Белоненко подозрительно посмотрел на него:
— Уж не с твоей ли помощью, тезка, было это место выбрано?
— Так ведь они что задумали, Иван Сидорович! Сложим, говорят, костер у могилки под самой елью. Насилу доказал, что этого никак нельзя делать — там же вокруг деревья да валежник. А здесь — самое подходящее.
Они поговорили еще о каких-то незначительных делах, вспомнили, как начинали свое трудное дело с малолетками, пошутили даже над чем-то… Но так и не удалось им скрыть друг от друга своей грусти. Иван Васильевич не обещал капитану приехать к нему, Белоненко не звал к себе коменданта. Они знали, что если и встретятся когда-нибудь, то без всякого уговора. А может быть, и никогда не встретятся.
В далекий край товарищ улетает,
Родные ветры вслед ему летят…
Это Маша Добрынина запела недавно разученную песню, и Толя Рогов, склонив голову к мехам баяна, стал тихо аккомпанировать ей, еще неуверенно подбирая мотив.
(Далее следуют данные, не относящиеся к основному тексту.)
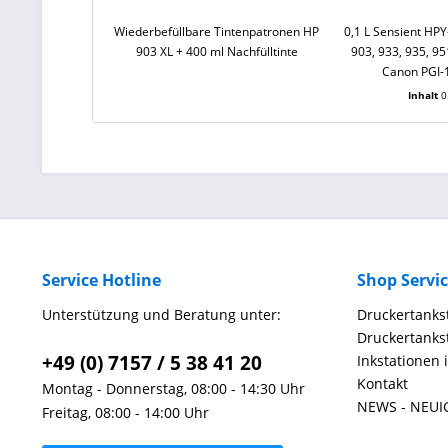
Wiederbefüllbare Tintenpatronen HP
0,1 L Sensient HPY
903 XL + 400 ml Nachfülltinte
903, 933, 935, 95
Canon PGI-
Inhalt
0
Service Hotline
Shop Servi
Unterstützung und Beratung unter:
Druckertankst
Druckertankst
+49 (0) 7157 / 5 38 41 20
Inkstationen 
Kontakt
Montag - Donnerstag, 08:00 - 14:30 Uhr
NEWS - NEUI
Freitag, 08:00 - 14:00 Uhr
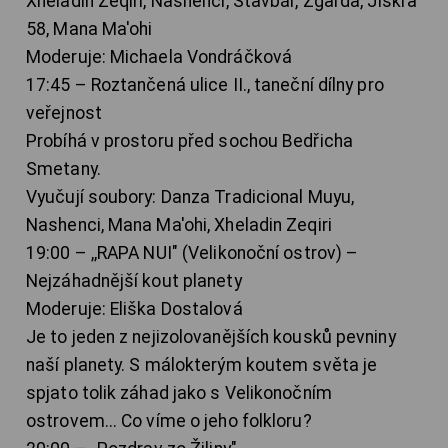
Xheladin Zeqiri, Nashenci, Stavbár, Zgarda, Jiskra
58, Mana Ma'ohi
Moderuje: Michaela Vondráčková
17:45 – Roztančená ulice II., taneční dílny pro
veřejnost
Probíhá v prostoru před sochou Bedřicha
Smetany.
Vyučují soubory: Danza Tradicional Muyu,
Nashenci, Mana Ma'ohi, Xheladin Zeqiri
19:00 – ,,RAPA NUI" (Velikonoční ostrov) –
Nejzáhadnější kout planety
Moderuje: Eliška Dostalová
Je to jeden z nejizolovanějších kousků pevniny
naší planety. S málokterým koutem světa je
spjato tolik záhad jako s Velikonočním
ostrovem... Co víme o jeho folkloru?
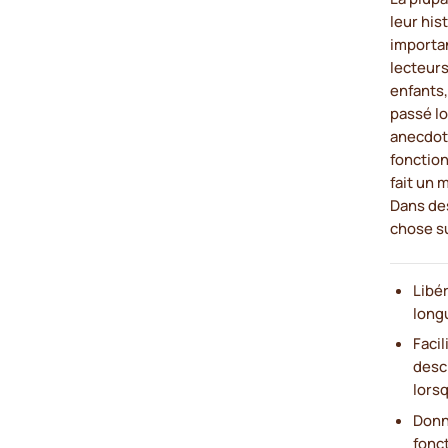
leur his
importan
lecteurs
enfants,
passé l
anecdot
fonction
fait un 
Dans des
chose su
Libé
longu
Facil
descr
lors
Donne
fonct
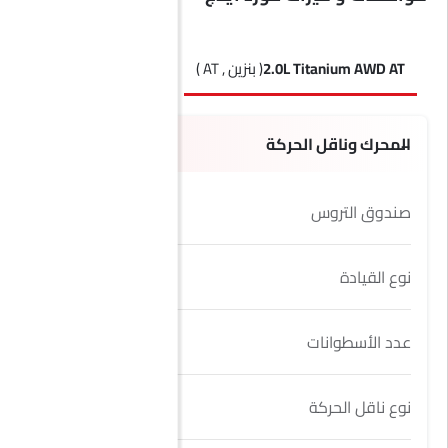
2.0L Titanium AWD AT
( بنزين , AT )
2.0L Trend AT
( بنزين , AT )
المحرك وناقل الحركة
صندوق التروس
8 Speed
نوع القيادة
AWD
عدد الأسطوانات
6
نوع ناقل الحركة
AT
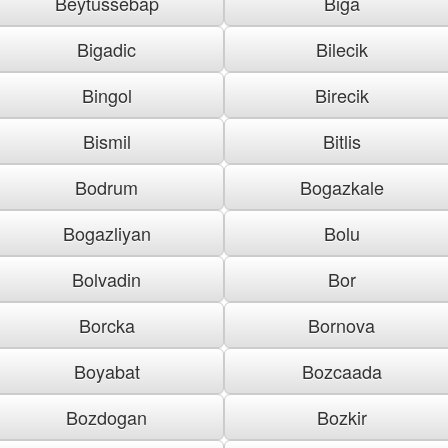
Beytussebap
Biga
Bigadic
Bilecik
Bingol
Birecik
Bismil
Bitlis
Bodrum
Bogazkale
Bogazliyan
Bolu
Bolvadin
Bor
Borcka
Bornova
Boyabat
Bozcaada
Bozdogan
Bozkir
Костер разгорался все ярче, а вокруг становилось все темнее, и деревья слились в сплошную стену, скрытые в своем подножии кустарником.
— Как будто мы — перед походом… — сказал кто-то рядом с Белоненко.
«Перед большим и трудным походом…» — подумал Иван Сидорович.
Пройдет товарищ все фронты и войны,
Не зная сна, не зная тишины.
Любимый город может спать спокойно,
И видеть сны, и зеленеть среди весны…
Через час костер потушили. Возвращались обратно притихшие и задумчивые. В последний раз прозвучал над бараками сигнал «отбой».
Тишина… Все уснуло. И только в окне капитана Белоненко горит свет.